Wikimedia's legal team told users that it functions best as the last line of defense in these situations.  It collects data on paid editors, can pursue legal action against paid editors who use Wikipedia trademarks (such as its logo) on their business pages, and may send cease and desist letters to repeat violators who continue to disregard Wikipedia's terms of service.

Wikipedian Heilman, who had published an op-ed about undisclosed paid editing back in July 2016, then created a workpage in response to the WMF statement, writing in an email that such a page would allow fellow Wikipedians to "more easily apply the G5 speedy deletion criteria [a policy that allows for the rapid removal of pages created by blocked or banned users]." He also added that he would not be updating the list until all of these community policy discussions are complete.


As this situation continues to develop, Wikipedians and others may wish to consult some early research about the nature of contributions to the site.
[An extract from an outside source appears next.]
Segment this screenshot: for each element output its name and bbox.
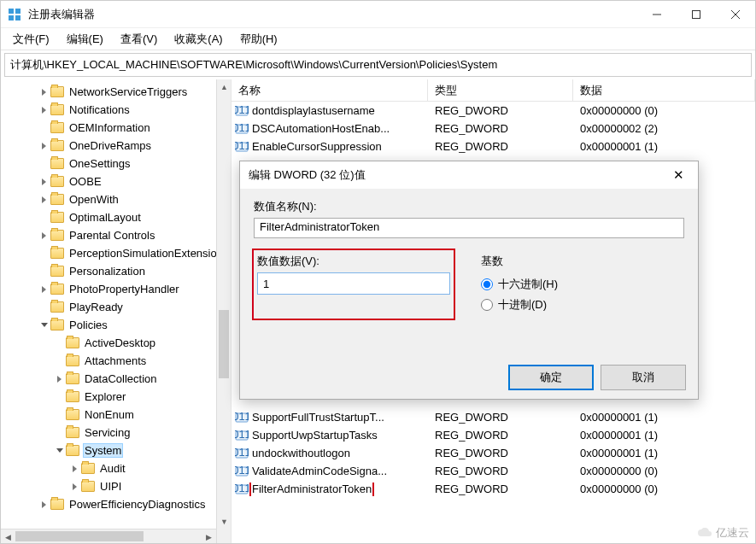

Michael Skirpan, the Colorado University PhD candidate working on surveillance and data collection, believes undisclosed paid editors shouldn't be able to exploit Wikipedia by availing themselves of the anonymity the community values so highly. "A user who refuses to disclose an affiliation should be interpreted as having taken a risk that may result in certain loss of rights on the platform," he said.  "Investigations of undisclosed paid editors need not end in full exposure of an actor's identity, but rather with a statement that the editor was found to be an affiliate of an organization with a conflict of interest on the article. On the other hand, for severe or repeated cases, Wikipedia may need to modify their harassment policy to state that if an editor makes repeated attempts to mislead the public, they are risking their privacy rights as investigations are central to maintaining content integrity."

Heilman, the medical doctor who edits Wikipedia under the name Doc James, has several targeted solutions that, if implemented, could address the problem. "For starters, we can allow hyperlinking to job postings to buy or sell Wikipedia pages and allow the creation of lists of known bad actors [one of which he has already started] which will not only help with detection of further sock accounts from these groups but hopefully warn those who many consider hiring them not to do so," he wrote in an e-mail. "Furthermore, we can work with online marketplaces such as Fiverr to remove accounts on these platforms that are in breach of our terms of use, develop AI tools to help human editors pick up further socks [people who use multiple Wikipedia accounts for improper purposes], and strengthen our notability criteria for creating articles in order to make them less susceptible to being gamed."

As this situation continues to develop, Wikipedians and others may wish to consult some early research about the nature of contributions to the site. In 2006, programmer and hacktivist Aaron Swartz made a compelling argument that "occasional contributors" have been integral in the site's development and "instead of trying to squeeze more work out of those who spend their lives on Wikipedia, we need to broaden the base of those who contribute a little bit." A year later, researchers Denise Anthony, Sean Smith, and Tim Williamson published a paper on open source production that found "the highest quality writing" on the site came from "vast numbers of anonymous 'Good Samaritans' who contribute only once." The number of active editors has fallen in recent years, however, and problems related to editorial misconduct have only become magnified now that a smaller number of people wield increased amounts of clout.

In Skirpan's opinion, striking the right balance between encouraging contributors and supervising them will remain a collective effort. "Jumping to either extreme of locking down the platform to select editors or giving up on supervising integrity will hurt Wikipedia in the long run," he said.